**Your assignment**
Every line below that carries the word "Preu" needs to be copied.

**Given entries**
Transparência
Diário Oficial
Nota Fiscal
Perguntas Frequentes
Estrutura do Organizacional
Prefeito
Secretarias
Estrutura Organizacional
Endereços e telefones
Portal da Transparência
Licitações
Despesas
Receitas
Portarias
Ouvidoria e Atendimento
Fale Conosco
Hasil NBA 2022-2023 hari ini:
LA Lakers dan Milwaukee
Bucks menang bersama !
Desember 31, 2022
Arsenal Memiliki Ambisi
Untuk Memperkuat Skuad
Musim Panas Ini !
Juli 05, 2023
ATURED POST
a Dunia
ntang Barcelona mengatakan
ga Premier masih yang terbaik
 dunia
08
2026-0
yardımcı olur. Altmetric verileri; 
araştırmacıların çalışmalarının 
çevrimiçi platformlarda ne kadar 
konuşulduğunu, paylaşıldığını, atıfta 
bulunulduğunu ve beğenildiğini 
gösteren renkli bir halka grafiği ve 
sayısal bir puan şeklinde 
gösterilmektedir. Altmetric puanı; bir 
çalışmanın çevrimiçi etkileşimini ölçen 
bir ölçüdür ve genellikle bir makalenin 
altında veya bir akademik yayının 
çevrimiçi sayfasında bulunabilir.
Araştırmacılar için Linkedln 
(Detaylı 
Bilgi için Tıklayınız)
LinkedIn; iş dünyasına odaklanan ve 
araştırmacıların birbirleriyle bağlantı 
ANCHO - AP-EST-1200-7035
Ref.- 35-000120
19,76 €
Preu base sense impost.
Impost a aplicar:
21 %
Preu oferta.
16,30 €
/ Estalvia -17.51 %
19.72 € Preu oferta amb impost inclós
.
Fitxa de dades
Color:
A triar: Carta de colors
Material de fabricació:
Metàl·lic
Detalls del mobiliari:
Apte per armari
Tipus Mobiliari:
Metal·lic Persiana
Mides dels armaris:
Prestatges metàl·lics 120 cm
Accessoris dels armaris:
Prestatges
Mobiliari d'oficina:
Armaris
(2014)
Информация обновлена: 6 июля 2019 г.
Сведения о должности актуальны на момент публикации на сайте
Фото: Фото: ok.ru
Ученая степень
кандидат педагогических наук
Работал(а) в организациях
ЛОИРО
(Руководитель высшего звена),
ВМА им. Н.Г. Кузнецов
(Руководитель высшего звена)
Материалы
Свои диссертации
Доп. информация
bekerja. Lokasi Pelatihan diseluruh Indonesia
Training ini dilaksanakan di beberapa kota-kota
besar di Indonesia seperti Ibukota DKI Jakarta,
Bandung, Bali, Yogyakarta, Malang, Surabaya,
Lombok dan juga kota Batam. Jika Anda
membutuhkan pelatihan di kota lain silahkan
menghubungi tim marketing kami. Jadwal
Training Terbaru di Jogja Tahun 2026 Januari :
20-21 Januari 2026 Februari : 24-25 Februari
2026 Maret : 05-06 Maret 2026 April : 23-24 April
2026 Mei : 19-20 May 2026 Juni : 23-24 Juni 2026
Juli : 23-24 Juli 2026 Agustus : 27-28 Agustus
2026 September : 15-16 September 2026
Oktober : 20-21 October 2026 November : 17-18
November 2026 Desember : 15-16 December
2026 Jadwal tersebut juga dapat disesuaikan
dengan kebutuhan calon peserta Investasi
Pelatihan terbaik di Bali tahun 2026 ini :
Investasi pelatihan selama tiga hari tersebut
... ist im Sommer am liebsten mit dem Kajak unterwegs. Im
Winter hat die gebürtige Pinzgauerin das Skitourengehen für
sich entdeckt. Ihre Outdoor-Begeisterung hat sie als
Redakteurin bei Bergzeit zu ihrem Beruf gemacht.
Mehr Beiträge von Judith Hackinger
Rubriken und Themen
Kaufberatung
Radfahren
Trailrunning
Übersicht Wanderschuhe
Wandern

**Solution to the problem**
Preu base sense impost.
Preu oferta.
19.72 € Preu oferta amb impost inclós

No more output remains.